■ **BRIEF**: The listing below is to be given again in full and word for word, without its images.

■ **INPUT DATA**:
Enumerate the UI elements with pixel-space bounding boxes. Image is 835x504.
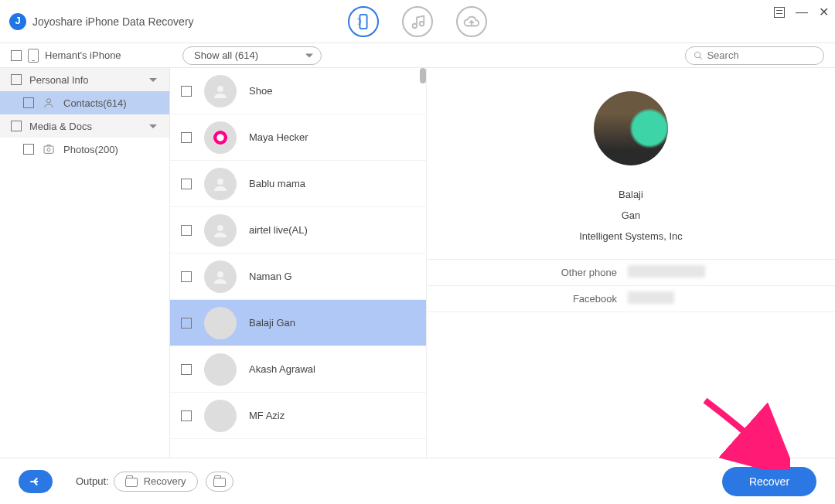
folder-icon xyxy=(125,478,138,487)
sidebar-item-photos[interactable]: Photos(200) xyxy=(0,138,169,161)
detail-table: Other phone Facebook xyxy=(427,259,835,312)
avatar xyxy=(204,121,237,154)
row-checkbox[interactable] xyxy=(181,271,192,282)
item-checkbox[interactable] xyxy=(23,144,34,155)
detail-avatar xyxy=(594,91,668,165)
chevron-down-icon xyxy=(305,53,313,57)
row-checkbox[interactable] xyxy=(181,225,192,236)
item-checkbox[interactable] xyxy=(23,97,34,108)
detail-key: Other phone xyxy=(427,267,628,278)
main-area: Personal Info Contacts(614) Media & Docs… xyxy=(0,68,835,458)
detail-value xyxy=(628,265,835,280)
mode-device-icon[interactable] xyxy=(348,6,379,37)
device-name: Hemant's iPhone xyxy=(45,49,121,61)
avatar xyxy=(204,353,237,386)
row-checkbox[interactable] xyxy=(181,364,192,375)
sidebar-category-personal[interactable]: Personal Info xyxy=(0,68,169,91)
contact-name: airtel live(AL) xyxy=(249,224,308,236)
sidebar-label: Personal Info xyxy=(29,74,89,86)
avatar xyxy=(204,75,237,107)
detail-row: Other phone xyxy=(427,260,835,286)
detail-last-name: Gan xyxy=(622,209,641,221)
output-path-text: Recovery xyxy=(144,475,186,487)
contact-name: Naman G xyxy=(249,271,292,282)
sidebar-item-contacts[interactable]: Contacts(614) xyxy=(0,91,169,114)
window-controls: — ✕ xyxy=(774,5,829,19)
menu-icon[interactable] xyxy=(774,7,785,18)
detail-key: Facebook xyxy=(427,293,628,305)
output-label: Output: xyxy=(76,475,109,487)
sidebar-label: Contacts(614) xyxy=(63,97,127,109)
folder-icon xyxy=(213,478,226,487)
mode-itunes-icon[interactable] xyxy=(402,6,433,37)
svg-point-8 xyxy=(217,179,223,185)
recover-button[interactable]: Recover xyxy=(722,467,816,496)
row-checkbox[interactable] xyxy=(181,410,192,421)
svg-rect-5 xyxy=(44,146,53,153)
detail-panel: Balaji Gan Intelligent Systems, Inc Othe… xyxy=(427,68,835,458)
sidebar-category-media[interactable]: Media & Docs xyxy=(0,114,169,138)
contact-name: Maya Hecker xyxy=(249,131,308,143)
sidebar: Personal Info Contacts(614) Media & Docs… xyxy=(0,68,170,458)
back-button[interactable] xyxy=(19,470,53,493)
row-checkbox[interactable] xyxy=(181,86,192,97)
search-input[interactable] xyxy=(707,49,816,61)
bottom-bar: Output: Recovery Recover xyxy=(0,458,835,504)
svg-point-3 xyxy=(695,52,700,57)
avatar xyxy=(204,214,237,247)
row-checkbox[interactable] xyxy=(181,318,192,329)
svg-point-7 xyxy=(217,86,223,92)
sidebar-label: Media & Docs xyxy=(29,121,92,132)
svg-point-10 xyxy=(217,271,223,278)
app-logo: J xyxy=(9,13,26,30)
search-icon xyxy=(694,50,703,61)
contact-row[interactable]: Shoe xyxy=(170,68,426,114)
contact-name: Shoe xyxy=(249,85,272,97)
contact-name: Balaji Gan xyxy=(249,317,295,329)
category-checkbox[interactable] xyxy=(11,74,22,85)
titlebar: J Joyoshare iPhone Data Recovery — ✕ xyxy=(0,0,835,43)
minimize-icon[interactable]: — xyxy=(796,5,808,19)
filter-dropdown[interactable]: Show all (614) xyxy=(182,46,322,65)
search-box[interactable] xyxy=(685,46,824,65)
scrollbar[interactable] xyxy=(420,68,426,83)
contact-row[interactable]: Akash Agrawal xyxy=(170,346,426,393)
contact-row[interactable]: Naman G xyxy=(170,254,426,300)
svg-point-4 xyxy=(46,99,50,103)
contact-name: Bablu mama xyxy=(249,178,305,189)
sidebar-label: Photos(200) xyxy=(63,144,118,155)
category-checkbox[interactable] xyxy=(11,121,22,131)
contact-name: MF Aziz xyxy=(249,410,285,421)
contact-list[interactable]: Shoe Maya Hecker Bablu mama airtel live(… xyxy=(170,68,427,458)
mode-switcher xyxy=(348,6,487,37)
avatar xyxy=(204,261,237,293)
avatar xyxy=(204,168,237,200)
detail-row: Facebook xyxy=(427,286,835,312)
recover-label: Recover xyxy=(749,475,789,488)
contact-row[interactable]: airtel live(AL) xyxy=(170,207,426,254)
photos-icon xyxy=(42,143,56,155)
close-icon[interactable]: ✕ xyxy=(819,5,829,19)
avatar xyxy=(204,400,237,432)
filter-label: Show all (614) xyxy=(194,49,258,61)
contact-row[interactable]: Bablu mama xyxy=(170,161,426,207)
row-checkbox[interactable] xyxy=(181,179,192,189)
chevron-down-icon xyxy=(149,124,157,128)
output-path[interactable]: Recovery xyxy=(114,472,198,492)
svg-point-9 xyxy=(217,225,223,231)
mode-icloud-icon[interactable] xyxy=(456,6,487,37)
toolbar: Hemant's iPhone Show all (614) xyxy=(0,43,835,68)
contact-row[interactable]: Balaji Gan xyxy=(170,300,426,346)
phone-icon xyxy=(28,49,39,63)
contact-row[interactable]: MF Aziz xyxy=(170,393,426,439)
detail-company: Intelligent Systems, Inc xyxy=(579,230,683,242)
avatar xyxy=(204,307,237,339)
chevron-down-icon xyxy=(149,78,157,82)
select-all-device-checkbox[interactable] xyxy=(11,50,22,61)
detail-first-name: Balaji xyxy=(619,189,643,200)
contact-row[interactable]: Maya Hecker xyxy=(170,114,426,161)
browse-folder-button[interactable] xyxy=(206,472,233,492)
app-title: Joyoshare iPhone Data Recovery xyxy=(32,15,194,28)
row-checkbox[interactable] xyxy=(181,132,192,143)
detail-value xyxy=(628,291,835,306)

■ **OUTPUT FOR THIS EXERCISE**:
Enumerate the UI elements with pixel-space bounding boxes. Image is 835x504.
folder-icon xyxy=(125,478,138,487)
sidebar-item-photos[interactable]: Photos(200) xyxy=(0,138,169,161)
detail-table: Other phone Facebook xyxy=(427,259,835,312)
avatar xyxy=(204,121,237,154)
row-checkbox[interactable] xyxy=(181,271,192,282)
item-checkbox[interactable] xyxy=(23,144,34,155)
detail-avatar xyxy=(594,91,668,165)
chevron-down-icon xyxy=(305,53,313,57)
row-checkbox[interactable] xyxy=(181,225,192,236)
item-checkbox[interactable] xyxy=(23,97,34,108)
detail-key: Other phone xyxy=(427,267,628,278)
main-area: Personal Info Contacts(614) Media & Docs… xyxy=(0,68,835,458)
detail-value xyxy=(628,265,835,280)
mode-device-icon[interactable] xyxy=(348,6,379,37)
device-name: Hemant's iPhone xyxy=(45,49,121,61)
avatar xyxy=(204,353,237,386)
row-checkbox[interactable] xyxy=(181,364,192,375)
sidebar-category-personal[interactable]: Personal Info xyxy=(0,68,169,91)
contact-name: airtel live(AL) xyxy=(249,224,308,236)
sidebar-label: Personal Info xyxy=(29,74,89,86)
avatar xyxy=(204,75,237,107)
detail-row: Other phone xyxy=(427,260,835,286)
detail-last-name: Gan xyxy=(622,209,641,221)
output-path-text: Recovery xyxy=(144,475,186,487)
contact-name: Naman G xyxy=(249,271,292,282)
sidebar-item-contacts[interactable]: Contacts(614) xyxy=(0,91,169,114)
window-controls: — ✕ xyxy=(774,5,829,19)
menu-icon[interactable] xyxy=(774,7,785,18)
detail-key: Facebook xyxy=(427,293,628,305)
output-label: Output: xyxy=(76,475,109,487)
sidebar-label: Contacts(614) xyxy=(63,97,127,109)
folder-icon xyxy=(213,478,226,487)
mode-itunes-icon[interactable] xyxy=(402,6,433,37)
svg-point-8 xyxy=(217,179,223,185)
recover-button[interactable]: Recover xyxy=(722,467,816,496)
row-checkbox[interactable] xyxy=(181,410,192,421)
svg-rect-5 xyxy=(44,146,53,153)
detail-panel: Balaji Gan Intelligent Systems, Inc Othe… xyxy=(427,68,835,458)
sidebar-category-media[interactable]: Media & Docs xyxy=(0,114,169,138)
contact-name: Maya Hecker xyxy=(249,131,308,143)
sidebar: Personal Info Contacts(614) Media & Docs… xyxy=(0,68,170,458)
back-button[interactable] xyxy=(19,470,53,493)
row-checkbox[interactable] xyxy=(181,86,192,97)
search-input[interactable] xyxy=(707,49,816,61)
bottom-bar: Output: Recovery Recover xyxy=(0,458,835,504)
svg-point-3 xyxy=(695,52,700,57)
avatar xyxy=(204,214,237,247)
row-checkbox[interactable] xyxy=(181,318,192,329)
svg-point-7 xyxy=(217,86,223,92)
sidebar-label: Media & Docs xyxy=(29,121,92,132)
svg-point-10 xyxy=(217,271,223,278)
app-logo: J xyxy=(9,13,26,30)
search-icon xyxy=(694,50,703,61)
contact-row[interactable]: Shoe xyxy=(170,68,426,114)
contact-name: Shoe xyxy=(249,85,272,97)
contact-name: Balaji Gan xyxy=(249,317,295,329)
category-checkbox[interactable] xyxy=(11,74,22,85)
titlebar: J Joyoshare iPhone Data Recovery — ✕ xyxy=(0,0,835,43)
minimize-icon[interactable]: — xyxy=(796,5,808,19)
filter-dropdown[interactable]: Show all (614) xyxy=(182,46,322,65)
search-box[interactable] xyxy=(685,46,824,65)
scrollbar[interactable] xyxy=(420,68,426,83)
contact-row[interactable]: Akash Agrawal xyxy=(170,346,426,393)
contact-row[interactable]: Naman G xyxy=(170,254,426,300)
svg-point-4 xyxy=(46,99,50,103)
contact-name: Bablu mama xyxy=(249,178,305,189)
sidebar-label: Photos(200) xyxy=(63,144,118,155)
category-checkbox[interactable] xyxy=(11,121,22,131)
contact-name: MF Aziz xyxy=(249,410,285,421)
contact-list[interactable]: Shoe Maya Hecker Bablu mama airtel live(… xyxy=(170,68,427,458)
mode-switcher xyxy=(348,6,487,37)
avatar xyxy=(204,261,237,293)
avatar xyxy=(204,168,237,200)
detail-row: Facebook xyxy=(427,286,835,312)
recover-label: Recover xyxy=(749,475,789,488)
contact-row[interactable]: airtel live(AL) xyxy=(170,207,426,254)
photos-icon xyxy=(42,143,56,155)
close-icon[interactable]: ✕ xyxy=(819,5,829,19)
avatar xyxy=(204,400,237,432)
filter-label: Show all (614) xyxy=(194,49,258,61)
contact-row[interactable]: Bablu mama xyxy=(170,161,426,207)
row-checkbox[interactable] xyxy=(181,179,192,189)
chevron-down-icon xyxy=(149,124,157,128)
output-path[interactable]: Recovery xyxy=(114,472,198,492)
svg-point-9 xyxy=(217,225,223,231)
mode-icloud-icon[interactable] xyxy=(456,6,487,37)
toolbar: Hemant's iPhone Show all (614) xyxy=(0,43,835,68)
contact-row[interactable]: Balaji Gan xyxy=(170,300,426,346)
phone-icon xyxy=(28,49,39,63)
contact-row[interactable]: MF Aziz xyxy=(170,393,426,439)
detail-company: Intelligent Systems, Inc xyxy=(579,230,683,242)
avatar xyxy=(204,307,237,339)
chevron-down-icon xyxy=(149,78,157,82)
select-all-device-checkbox[interactable] xyxy=(11,50,22,61)
detail-first-name: Balaji xyxy=(619,189,643,200)
contact-row[interactable]: Maya Hecker xyxy=(170,114,426,161)
browse-folder-button[interactable] xyxy=(206,472,233,492)
app-title: Joyoshare iPhone Data Recovery xyxy=(32,15,194,28)
row-checkbox[interactable] xyxy=(181,132,192,143)
detail-value xyxy=(628,291,835,306)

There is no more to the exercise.